A structured set of objections, weighed in public.

Desk editor's note, referee report, simulated authors' rebuttal, and a circularity audit. Tearing a paper down is the easy half of reading it; the pith above is the substance, this is the friction.

Referee Report

3 major / 2 minor

Summary. The manuscript investigates the relationship between global entity salience and surprisal in discourse, drawing on 70K manually annotated mentions across 16 English genres and a novel minimal-pair prompting procedure. It claims that salient entities exhibit significantly higher surprisal than non-salient ones after controlling for position, length, and nesting; that salient entities reduce surprisal for surrounding content when used as prompts; and that this effect is strongest in topic-coherent genres and weakest in conversational contexts. The work positions these findings as refining the Uniform Information Density hypothesis by identifying salience as an additional competing pressure on information distribution.

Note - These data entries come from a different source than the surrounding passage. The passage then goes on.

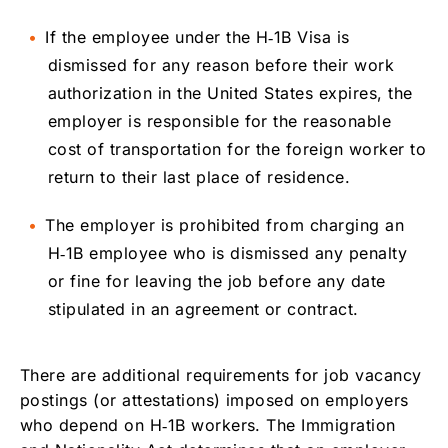
If the employee under the H‑1B Visa is
dismissed for any reason before their work
authorization in the United States expires, the
employer is responsible for the reasonable
cost of transportation for the foreign worker to
return to their last place of residence.
The employer is prohibited from charging an
H‑1B employee who is dismissed any penalty
or fine for leaving the job before any date
stipulated in an agreement or contract.
There are additional requirements for job vacancy
postings (or attestations) imposed on employers
who depend on H‑1B workers. The Immigration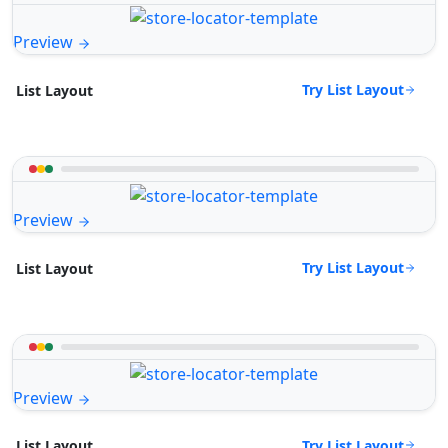
Preview
Try List Layout
List Layout
Preview
Try List Layout
List Layout
Preview
Try List Layout
List Layout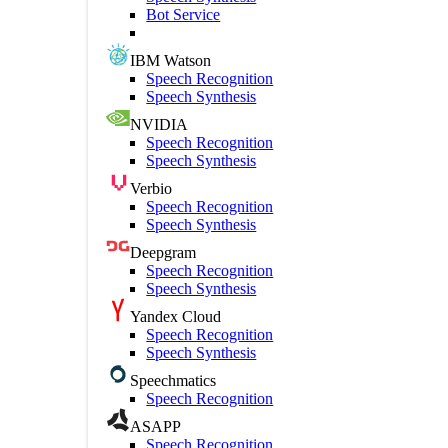
Bot Service
IBM Watson
Speech Recognition
Speech Synthesis
NVIDIA
Speech Recognition
Speech Synthesis
Verbio
Speech Recognition
Speech Synthesis
Deepgram
Speech Recognition
Speech Synthesis
Yandex Cloud
Speech Recognition
Speech Synthesis
Speechmatics
Speech Recognition
ASAPP
Speech Recognition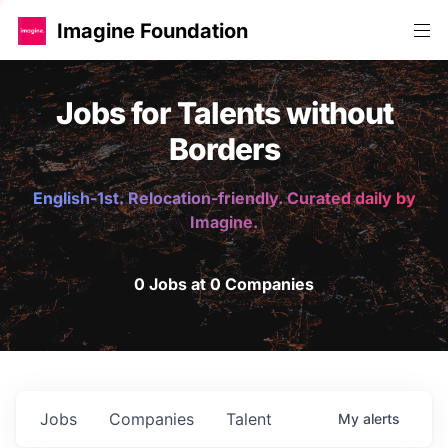
Imagine Foundation
Jobs for Talents without
Borders
English-1st. Relocation-friendly. Curated daily by
Imagine.
0 Jobs at 0 Companies
Jobs
Companies
Talent
My
alerts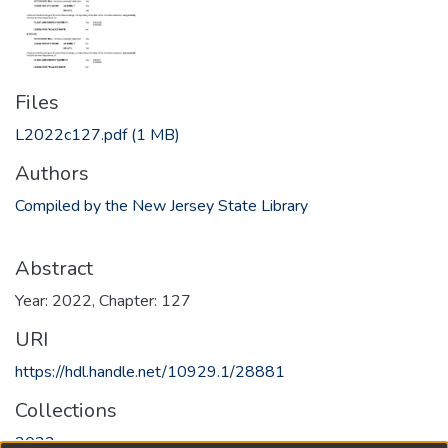
Files
L2022c127.pdf
(1 MB)
Authors
Compiled by the New Jersey State Library
Abstract
Year: 2022, Chapter: 127
URI
https://hdl.handle.net/10929.1/28881
Collections
2022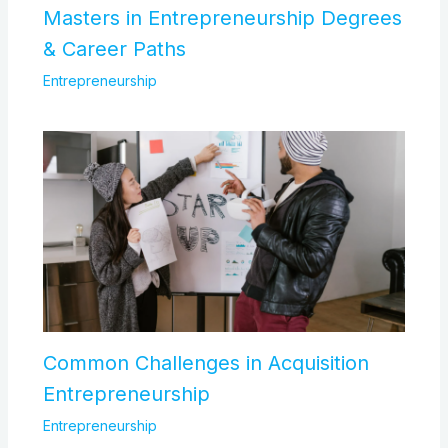
Masters in Entrepreneurship Degrees
& Career Paths
Entrepreneurship
Common Challenges in Acquisition
Entrepreneurship
Entrepreneurship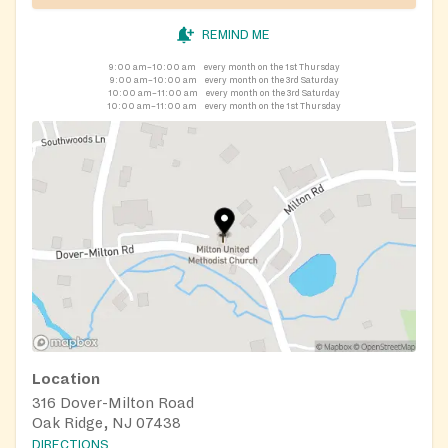
REMIND ME
9:00 am–10:00 am
every month on the 1st Thursday
9:00 am–10:00 am
every month on the 3rd Saturday
10:00 am–11:00 am
every month on the 3rd Saturday
10:00 am–11:00 am
every month on the 1st Thursday
Location
316 Dover-Milton Road
Oak Ridge, NJ 07438
DIRECTIONS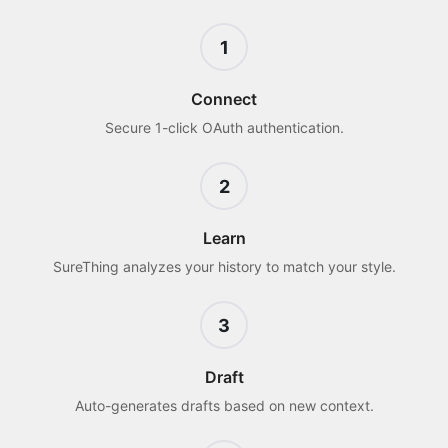
1
Connect
Secure 1-click OAuth authentication.
2
Learn
SureThing analyzes your history to match your style.
3
Draft
Auto-generates drafts based on new context.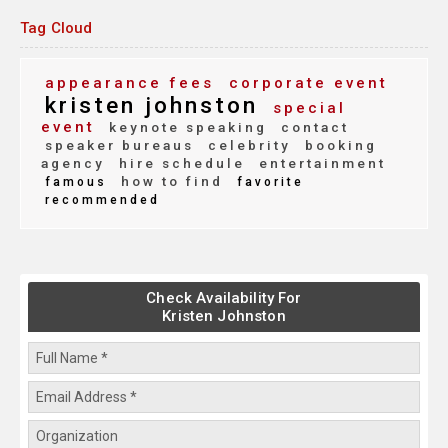
Tag Cloud
appearance fees
corporate event
kristen johnston
special
event
keynote speaking
contact
speaker bureaus
celebrity
booking
agency
hire schedule
entertainment
how to find
famous
favorite
recommended
Check Availability For
Kristen Johnston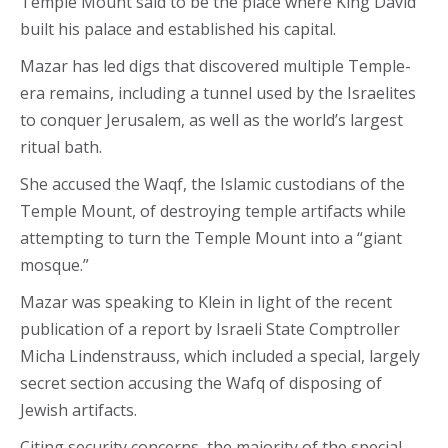
Temple Mount said to be the place where King David
built his palace and established his capital.
Mazar has led digs that discovered multiple Temple-
era remains, including a tunnel used by the Israelites
to conquer Jerusalem, as well as the world’s largest
ritual bath.
She accused the Waqf, the Islamic custodians of the
Temple Mount, of destroying temple artifacts while
attempting to turn the Temple Mount into a “giant
mosque.”
Mazar was speaking to Klein in light of the recent
publication of a report by Israeli State Comptroller
Micha Lindenstrauss, which included a special, largely
secret section accusing the Wafq of disposing of
Jewish artifacts.
Citing security concerns, the majority of the special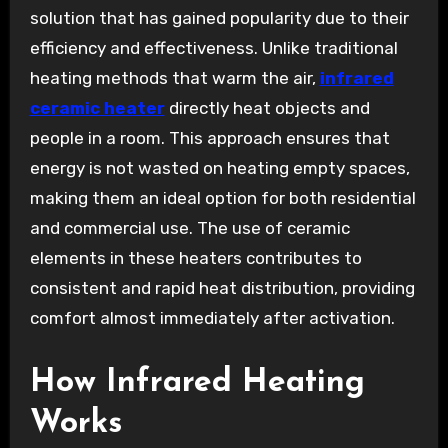
solution that has gained popularity due to their
efficiency and effectiveness. Unlike traditional
heating methods that warm the air,
infrared
ceramic heater
directly heat objects and
people in a room. This approach ensures that
energy is not wasted on heating empty spaces,
making them an ideal option for both residential
and commercial use. The use of ceramic
elements in these heaters contributes to
consistent and rapid heat distribution, providing
comfort almost immediately after activation.
How Infrared Heating
Works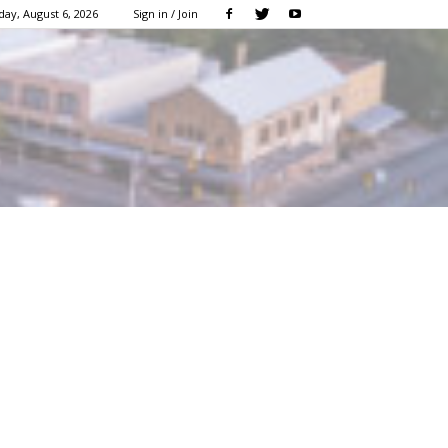
ay, August 6, 2026
Sign in / Join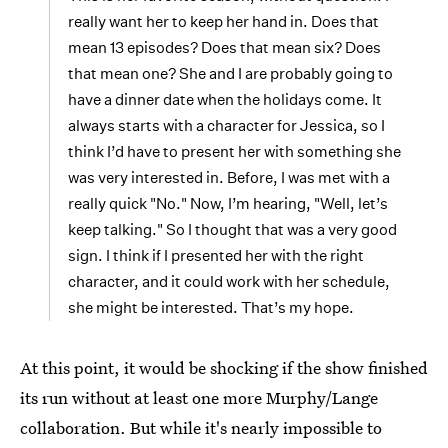
really want her to keep her hand in. Does that
mean 13 episodes? Does that mean six? Does
that mean one? She and I are probably going to
have a dinner date when the holidays come. It
always starts with a character for Jessica, so I
think I’d have to present her with something she
was very interested in. Before, I was met with a
really quick "No." Now, I’m hearing, "Well, let’s
keep talking." So I thought that was a very good
sign. I think if I presented her with the right
character, and it could work with her schedule,
she might be interested. That’s my hope.
At this point, it would be shocking if the show finished
its run without at least one more Murphy/Lange
collaboration. But while it's nearly impossible to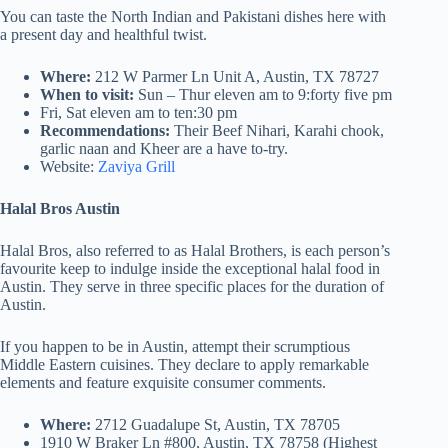
You can taste the North Indian and Pakistani dishes here with
a present day and healthful twist.
Where:
212 W Parmer Ln Unit A, Austin, TX 78727
When to visit:
Sun – Thur eleven am to 9:forty five pm
Fri, Sat eleven am to ten:30 pm
Recommendations:
Their Beef Nihari, Karahi chook,
garlic naan and Kheer are a have to-try.
Website:
Zaviya Grill
Halal Bros Austin
Halal Bros, also referred to as Halal Brothers, is each person’s
favourite keep to indulge inside the exceptional halal food in
Austin. They serve in three specific places for the duration of
Austin.
If you happen to be in Austin, attempt their scrumptious
Middle Eastern cuisines. They declare to apply remarkable
elements and feature exquisite consumer comments.
Where:
2712 Guadalupe St, Austin, TX 78705
1910 W Braker Ln #800, Austin, TX 78758 (Highest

Significance. If the empirical results prove robust, the paper contributes a new mechanism—global entity salience—to the UID competing-pressures framework, supported by large-scale manual annotation and a controlled prompting design. The scale of the annotated data and the attempt to isolate salience via minimal pairs are clear strengths that could inform future discourse modeling and predictability research.

major comments (3)
  1. [Section 3] The annotation protocol (Section 3) does not report inter-annotator agreement, number of annotators per mention, or detailed guidelines for determining global salience; given that the central claims rest on the reliability of the 70K annotations, this omission is load-bearing for interpreting the surprisal differences.
  2. [Section 4] Results (Section 4) report statistical significance but omit effect sizes, exact test statistics, and a full account of how the controls for position, length, and nesting were implemented in the regression models; without these, the strength of the 'significantly higher surprisal' claim cannot be fully evaluated.
  3. [Section 5] The minimal-pair prompting method (Section 5) lacks sufficient specification of pair construction, prompt templates, and checks for model-specific artifacts; this is critical because the claim that salient entities enhance document-level predictability depends on the method cleanly isolating global salience.
minor comments (2)
  1. [Abstract] The abstract uses '70K' while the main text should adopt consistent numeric formatting (e.g., 70,000) for readability.
  2. [Figures] Figure captions and axis labels in the genre-variation plots could more explicitly state the surprisal metric and model used.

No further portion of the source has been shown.